La investigación previa resultó tan exhaustiva como estratégica. Robbins entendió que el hábitat preferido por el zorro en invierno no era necesariamente el mismo que aquel fácilmente accesible para los investigadores. El parque Volcán Lassen, uno de los últimos refugios para la especie, se caracteriza por su topografía agreste, nieve abundante y zonas recónditas poco transitadas incluso por guardabosques.
Al analizar las huellas y la disposición de los elementos en el paisaje, el fotógrafo dedujo que una hilera de rocas sobre el barranco servía de camino habitual para estos zorros, sobre todo cuando el suelo permanece cubierto de nieve. Guiado por esta hipótesis, subió hasta los 2.600 metros de altitud, colocó la cámara trampa en una cornisa y la activó, sabiendo que quedaría enterrada por la nieve hasta la siguiente temporada de deshielo.

El riesgo de que la cámara se perdiera o no lograra captar ningún movimiento era alto. Sin embargo, pasada la primavera y con la llegada del deshielo, Robbins regresó al lugar, recuperó el equipo y se encontró con más de lo que esperaba: tres minutos completos e ininterrumpidos de video que mostraban el comportamiento cotidiano del zorro rojo en su entorno.
En las imágenes, el animal hace su entrada con cautela, olfatea el suelo, se acerca al borde del barranco y observa en silencio la vastedad blanca del paisaje. Permanece allí, sentado plácidamente al sol, olfateando el aire, hasta volver a internarse en la montaña. Más que el fugaz destello de un animal cruzando la lente, las imágenes revelaron una muestra inédita de naturalidad y confianza, una ventana que permite atisbar la rutina de una especie amenazada.

El acontecimiento representa mucho más que un logro personal para Robbins. Él mismo lo explicó en una entrevista: la historia del zorro rojo es relevante porque ilustra los riesgos inminentes que enfrenta la biodiversidad californiana. “Estamos a un par de generaciones de que estos zorros se extingan por endogamia y otras causas, ya que sus poblaciones son muy pequeñas”, comentó a Fox Weather. Difundir esta historia —asegura— es fundamental para motivar a las personas a interesarse por la conservación, ya que es el conocimiento y la empatía lo que puede impulsar acciones concretas para la protección de especies en riesgo.

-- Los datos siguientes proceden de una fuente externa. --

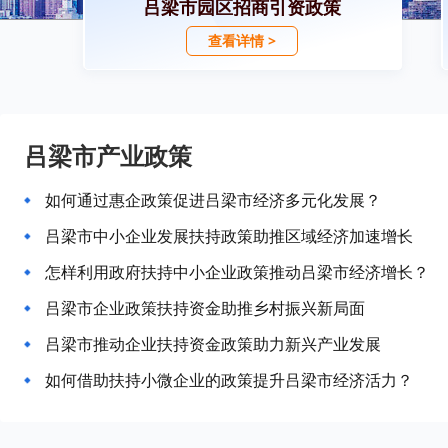
吕梁市园区招商引资政策
查看详情 >
吕梁市产业政策
如何通过惠企政策促进吕梁市经济多元化发展？
吕梁市中小企业发展扶持政策助推区域经济加速增长
怎样利用政府扶持中小企业政策推动吕梁市经济增长？
吕梁市企业政策扶持资金助推乡村振兴新局面
吕梁市推动企业扶持资金政策助力新兴产业发展
如何借助扶持小微企业的政策提升吕梁市经济活力？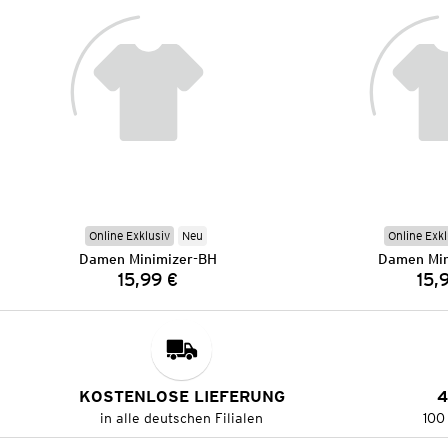
Online Exklusiv
Neu
Online Exkl
Damen Minimizer-BH
Damen Min
15,99 €
15,
Preis:
KOSTENLOSE LIEFERUNG
4
in alle deutschen Filialen
100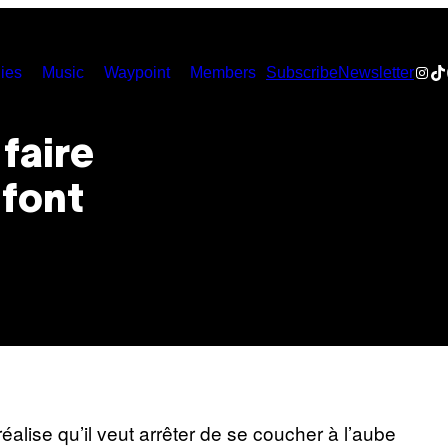
Inst
Ti
ies
Music
Waypoint
Members
Subscribe
Newsletter
faire
 font
alise qu’il veut arrêter de se coucher à l’aube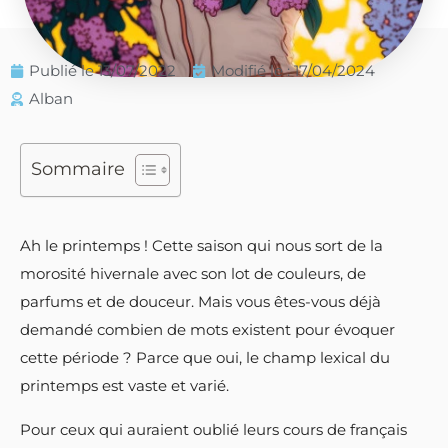
Publié le
13/07/2022
Modifié le : 17/04/2024
Alban
Sommaire
Ah le printemps ! Cette saison qui nous sort de la
morosité hivernale avec son lot de couleurs, de
parfums et de douceur. Mais vous êtes-vous déjà
demandé combien de mots existent pour évoquer
cette période ? Parce que oui, le champ lexical du
printemps est vaste et varié.
Pour ceux qui auraient oublié leurs cours de français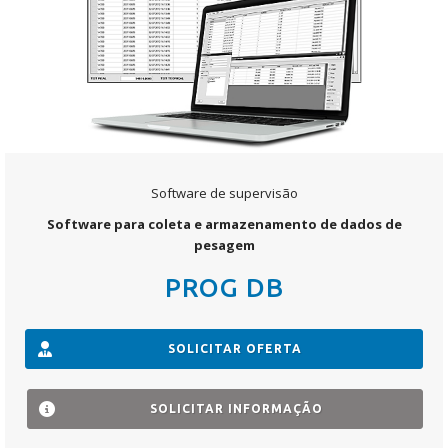
Software de supervisão
Software para coleta e armazenamento de dados de
pesagem
PROG DB
SOLICITAR OFERTA
SOLICITAR INFORMAÇÃO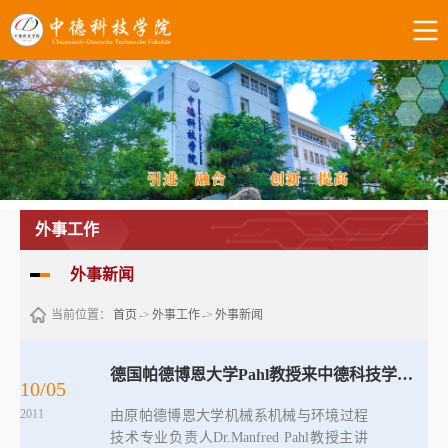
外事工作
外事新闻
当前位置：
首页
->
外事工作
->
外事新闻
德国帕德博恩大学Pahl教授来中德科技学院讲学
10/05
2011
由原帕德博恩大学机械系机械与环境过程
技术专业负责人Dr.Manfred Pahl教授主讲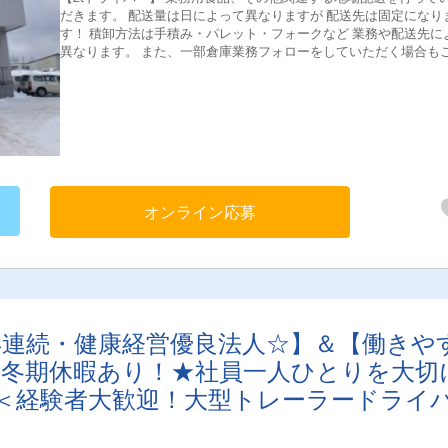
だきます。 配送量は日によって異なりますが 配送先は固定になり
す！ 積卸方法は手積み・パレット・フォークなど 業務や配送先に
異なります。 また、一部倉庫業務フォローをしていただく場合も
います。 ＜配送エリア＞ 主に札幌市及び近郊 ＜1日の流れ（一例）＞
6:00 出勤 検品チェック・積込 ↓ 7:00 出発 ↓ 午前分配送 ↓ 札
に戻りお昼休憩（1時間） ↓ 午後分 検品チェック・積込・配送 ↓
16:00 札幌店に戻る、翌日分積込 ↓ 17:00 退勤、お疲れ様でし
オンライン応募
年連続・健康経営優良法人☆】＆【働きや
・冬期休暇あり！★社員一人ひとりを大切
！＜経験者大歓迎！大型トレーラードライ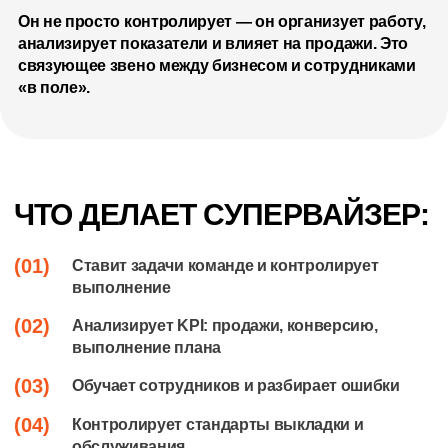
Он не просто контролирует — он организует работу,
анализирует показатели и влияет на продажи. Это
связующее звено между бизнесом и сотрудниками
«в поле».
ЧТО ДЕЛАЕТ СУПЕРВАЙЗЕР:
(01)
Ставит задачи команде и контролирует
выполнение
(02)
Анализирует KPI: продажи, конверсию,
выполнение плана
(03)
Обучает сотрудников и разбирает ошибки
(04)
Контролирует стандарты выкладки и
обслуживания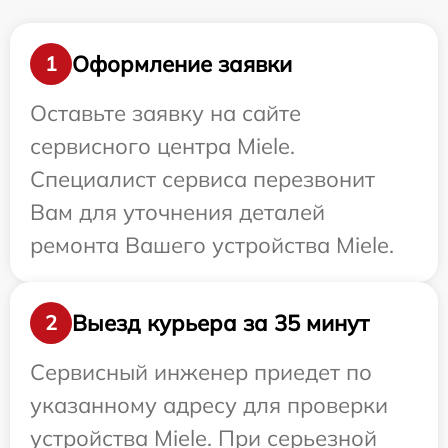
Оформление заявки
1
Оставьте заявку на сайте
сервисного центра Miele.
Специалист сервиса перезвонит
Вам для уточнения деталей
ремонта Вашего устройства Miele.
Выезд курьера за 35 минут
2
Сервисный инженер приедет по
указанному адресу для проверки
устройства Miele. При серьезной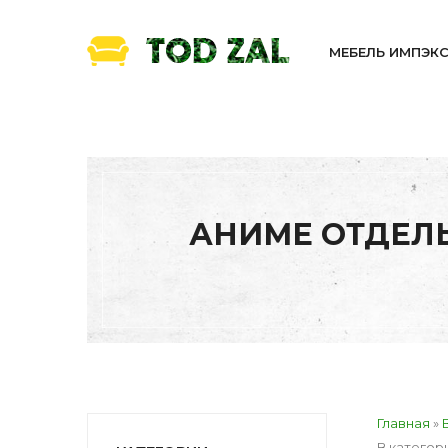
МЕБЕЛЬ ИМПЭК
АНИМЕ ОТДЕЛЬ
Главная
»
В категор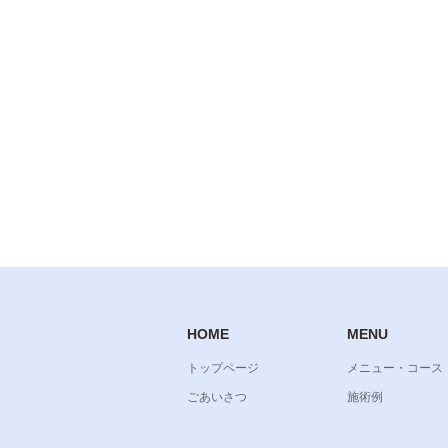
HOME
MENU
トップページ
メニュー・コース
ごあいさつ
施術例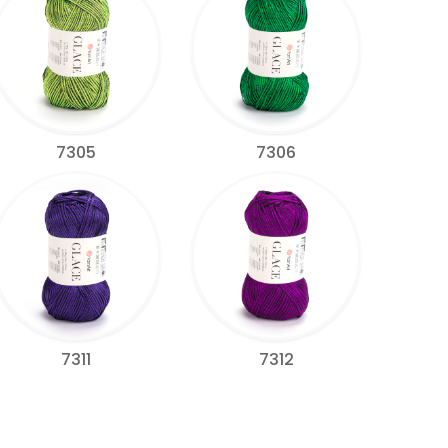
7305
7306
7311
7312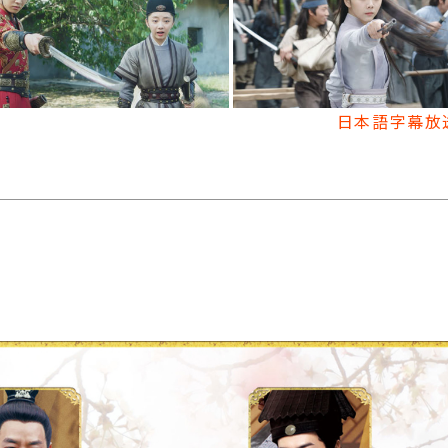
日本語字幕放送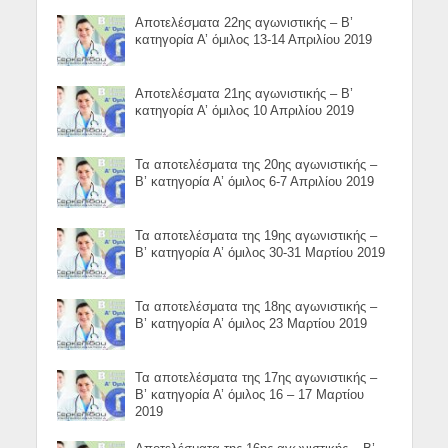
Αποτελέσματα 22ης αγωνιστικής – Β’
κατηγορία Α’ όμιλος 13-14 Απριλίου 2019
Αποτελέσματα 21ης αγωνιστικής – Β’
κατηγορία Α’ όμιλος 10 Απριλίου 2019
Τα αποτελέσματα της 20ης αγωνιστικής –
Β’ κατηγορία Α’ όμιλος 6-7 Απριλίου 2019
Τα αποτελέσματα της 19ης αγωνιστικής –
Β’ κατηγορία Α’ όμιλος 30-31 Μαρτίου 2019
Τα αποτελέσματα της 18ης αγωνιστικής –
Β’ κατηγορία Α’ όμιλος 23 Μαρτίου 2019
Τα αποτελέσματα της 17ης αγωνιστικής –
Β’ κατηγορία Α’ όμιλος 16 – 17 Μαρτίου
2019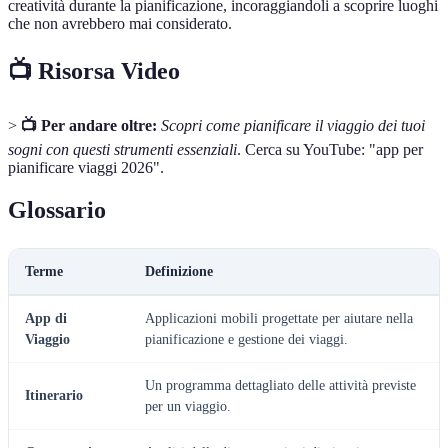
creatività durante la pianificazione, incoraggiandoli a scoprire luoghi
che non avrebbero mai considerato.
📺 Risorsa Video
>
📺 Per andare oltre:
Scopri come pianificare il viaggio dei tuoi
sogni con questi strumenti essenziali
. Cerca su YouTube: "app per
pianificare viaggi 2026".
Glossario
Terme
Definizione
App di
Applicazioni mobili progettate per aiutare nella
Viaggio
pianificazione e gestione dei viaggi.
Un programma dettagliato delle attività previste
Itinerario
per un viaggio.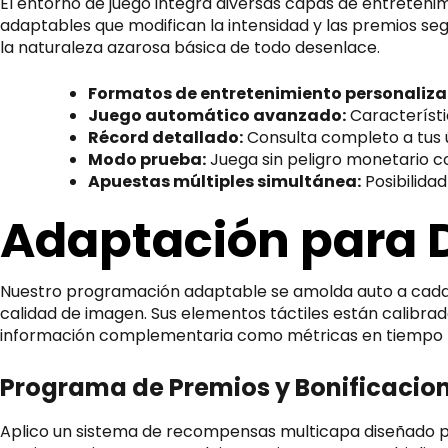
El entorno de juego integra diversas capas de entretenim
adaptables que modifican la intensidad y las premios seg
la naturaleza azarosa básica de todo desenlace.
Formatos de entretenimiento personaliza
Juego automático avanzado:
Característi
Récord detallado:
Consulta completo a tus ú
Modo prueba:
Juega sin peligro monetario co
Apuestas múltiples simultánea:
Posibilidad
Adaptación para D
Nuestro programación adaptable se amolda auto a cada d
calidad de imagen. Sus elementos táctiles están calibra
información complementaria como métricas en tiempo re
Programa de Premios y Bonificacio
Aplico un sistema de recompensas multicapa diseñado p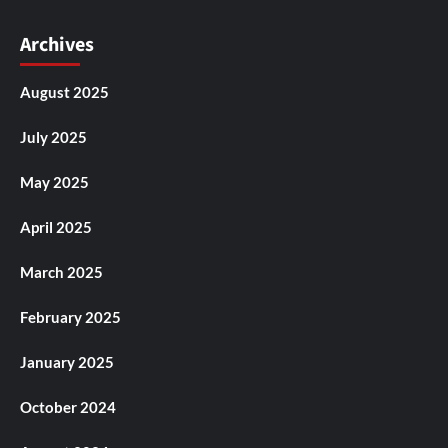
Archives
August 2025
July 2025
May 2025
April 2025
March 2025
February 2025
January 2025
October 2024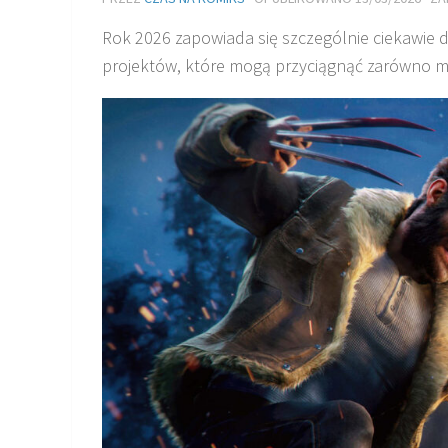
Rok 2026 zapowiada się szczególnie ciekawie 
projektów, które mogą przyciągnąć zarówno mił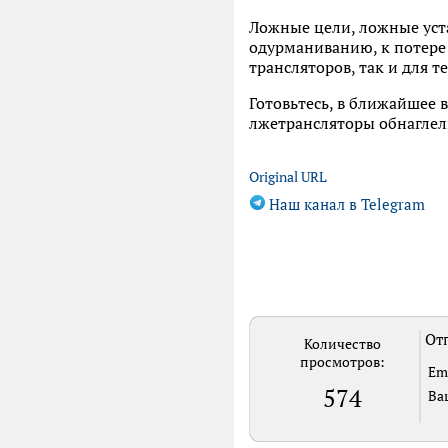
Ложные цели, ложные уст
одурманиванию, к потере 
трансляторов, так и для 
Готовьтесь, в ближайшее 
лжетрансляторы обнаглел
Original URL
Наш канал в Telegram
Отп
Количество
просмотров:
Em
574
Ва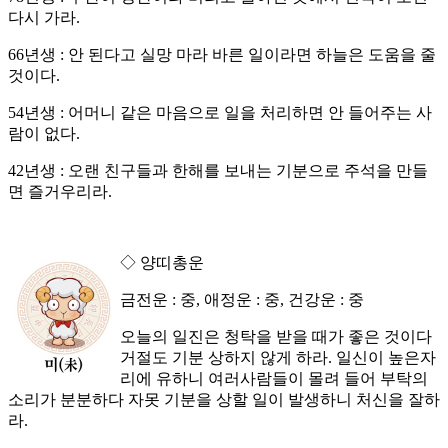
다시 가라.
66년생 : 안 된다고 실망 마라 바른 일이라면 하늘은 도움을 줄
것이다.
54년생 : 어머니 같은 마음으로 일을 처리하면 안 들어주는 사
람이 없다.
42년생 : 오랜 친구들과 한해를 보내는 기분으로 주석을 만들
면 즐거우리라.
◇ 양띠총운
금전운 : 중, 애정운 : 중, 건강운 : 중
오늘의 일진은 청탁을 받을 때가 좋은 것이다
거절도 기분 상하지 않게 하라. 일신이 높은자
리에 유하니 여러사람들이 몰려 들어 부탁의
소리가 분분하다 자못 기분을 상할 일이 발생하니 처신을 잘하
라.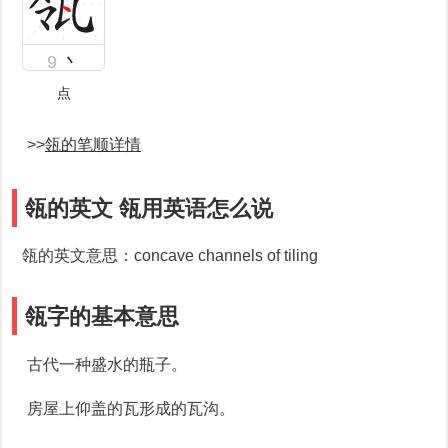
9
丶
点
>>
瓴的笔顺详情
瓴的英文 瓴用英语怎么说
瓴的英文意思：concave channels of tiling
瓴字的基本意思
古代一种盛水的瓶子。
房屋上仰盖的瓦形成的瓦沟。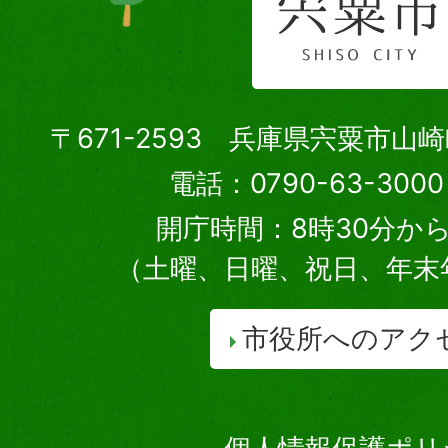
〒671-2593 兵庫県宍粟市山
電話：0790-63-30
開庁時間：8時30分から
（土曜、日曜、祝日、年末
市役所へのアク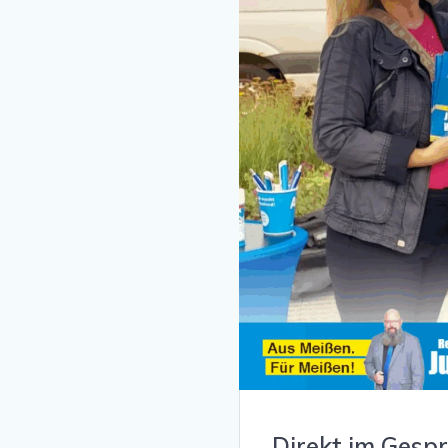
Direkt im Gesp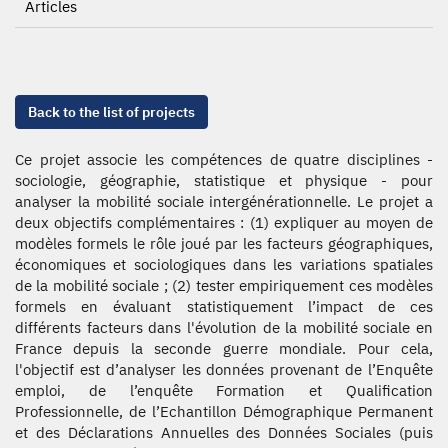
Articles
Back to the list of projects
Ce projet associe les compétences de quatre disciplines -
sociologie, géographie, statistique et physique - pour
analyser la mobilité sociale intergénérationnelle. Le projet a
deux objectifs complémentaires : (1) expliquer au moyen de
modèles formels le rôle joué par les facteurs géographiques,
économiques et sociologiques dans les variations spatiales
de la mobilité sociale ; (2) tester empiriquement ces modèles
formels en évaluant statistiquement l’impact de ces
différents facteurs dans l'évolution de la mobilité sociale en
France depuis la seconde guerre mondiale. Pour cela,
l'objectif est d’analyser les données provenant de l’Enquête
emploi, de l’enquête Formation et Qualification
Professionnelle, de l’Echantillon Démographique Permanent
et des Déclarations Annuelles des Données Sociales (puis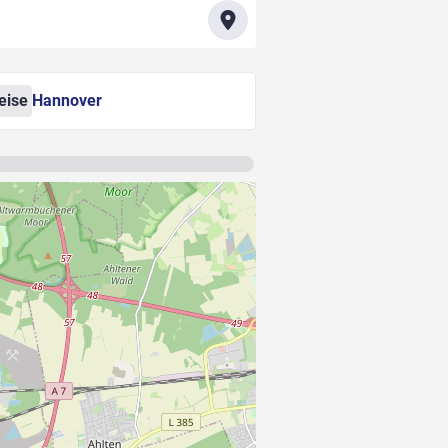
eise
Hannover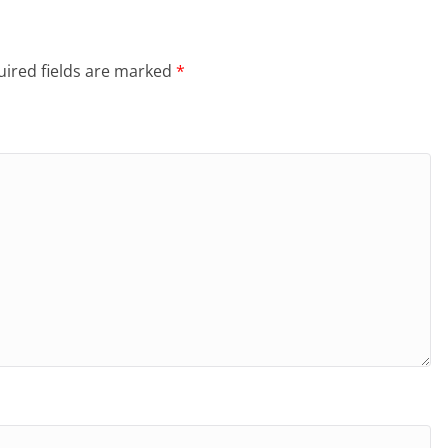
ired fields are marked
*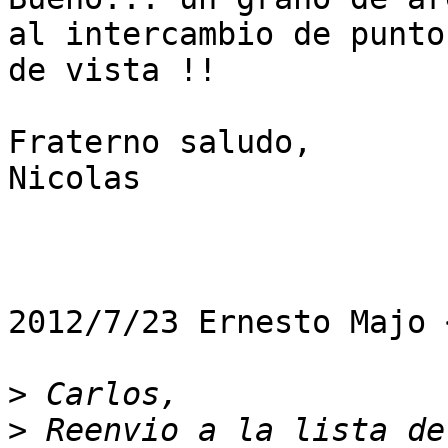
al intercambio de puntos
de vista !!

Fraterno saludo,

Nicolas

2012/7/23 Ernesto Majo 
>
>
 Reenvio a la lista de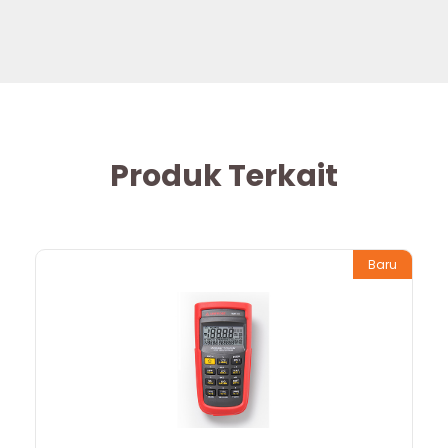
Produk Terkait
Baru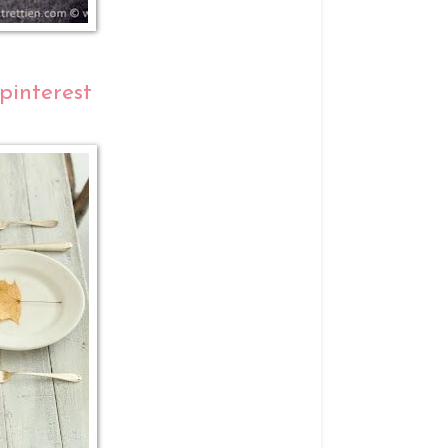
pinterest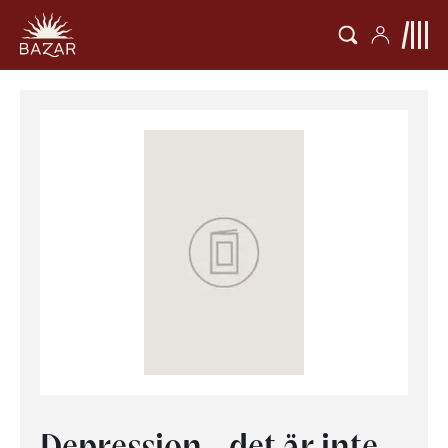
Depression - det är inte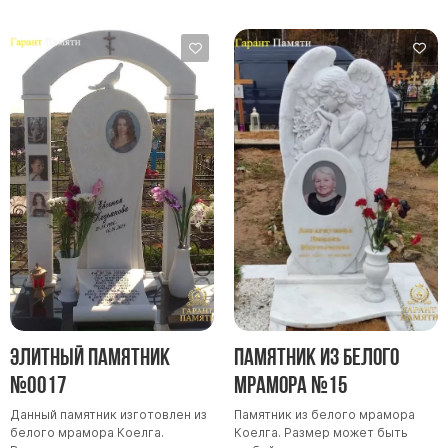
Элитный памятник
Памятник из белого
№0017
мрамора №15
Данный памятник изготовлен из
Памятник из белого мрамора
белого мрамора Коелга.
Коелга. Размер может быть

El registro de Robbins confirma la presencia persistente, aunque precaria, del zorro rojo de Sierra Nevada en el Parque Nacional Volcán Lassen. Este hallazgo, producto de la tenacidad, el rigor científico y la tecnología, proporciona evidencia tangible para quienes luchan contra la desaparición de especies emblemáticas. Las imágenes capturadas no solo documentan la vida de una criatura casi extinta, sino que además revitalizan el debate sobre la necesidad de proteger a los últimos supervivientes y preservan la esperanza de que otros, como Robbins, busquen y encuentren nuevas historias de supervivencia.